GreedyAdeptness7133@reddit
Does anyone know how someone can easily run all these benchmarks in python? (Maybe a bit link?) thanks!
swagonflyyyy@reddit
Oh yeah, this is huge news. We desperately need a different architecture than transformers.
Transformers is still king, but I really wanna see how far you can take this architecture.
_yustaguy_@reddit
Diffusion models and transformer modela aren't mutually exclusive.
It's a diffusion-transformer model from what I can tell. The real change is that it's not autoregressive anymore (tokens aren't generated one at a time).
MoffKalast@reddit
Tbh that's still autoregressive, just not linearly.
ninjasaid13@reddit
you mean that it follows causality, not autoregressively.
MoffKalast@reddit
Same thing really.
ninjasaid13@reddit
Causality often involves multiple variables (e.g., X causes Y), while autoregression uses past values of the same variable.
MoffKalast@reddit
Well what other variables are there? It's still iterating on a context, much the same as a transformer doing fill in the middle would.
TheRealGentlefox@reddit
Well it's like, half autoregressive, no?

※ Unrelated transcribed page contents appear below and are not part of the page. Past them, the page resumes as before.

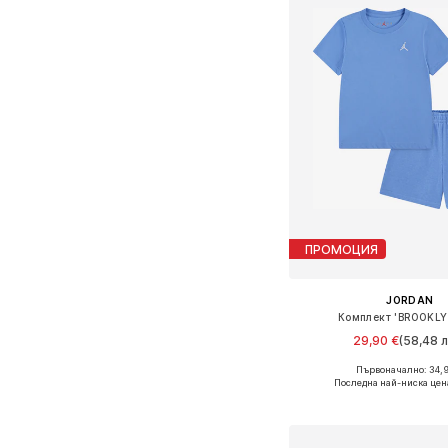
ПРОМОЦИЯ
JORDAN
Комплект 'BROOKLY
29,90 €
(58,48 л
Първоначално: 34,
Налични размери: 74-8
Последна най-ниска цен
Добави в кошн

There appear to be independent token generations in each pass.
Thick-Protection-458@reddit
Isn't this still transformers, just used in diffusion way rather than autoregressive (with all the diffusion bonuses and problems)
TheRealGentlefox@reddit
I like that it's competitive on all benchmarks, and then is randomly a god at sudoku.
ninjasaid13@reddit
Unique strength of diffusion models, multivariable planning.
ThenExtension9196@reddit
This is the next generation right here.
100thousandcats@reddit
!remindme 2 weeks
RemindMeBot@reddit
I will be messaging you in 14 days on 2025-04-16 17:52:20 UTC to remind you of this link
CLICK THIS LINK to send a PM to also be reminded and to reduce spam.
^(Parent commenter can ) ^(delete this message to hide from others.)
JLeonsarmiento@reddit
YES.
FullOf_Bad_Ideas@reddit
Waiting for weights to drop.
pseudonerv@reddit
So it’s like masked attention encoder/decoder, so like Bert?
Competitive_Ad_5515@reddit
Sudoku is never gonna be the same
swagonflyyyy@reddit
There's a Sudoku benchmark? Like, the actual game sudoku?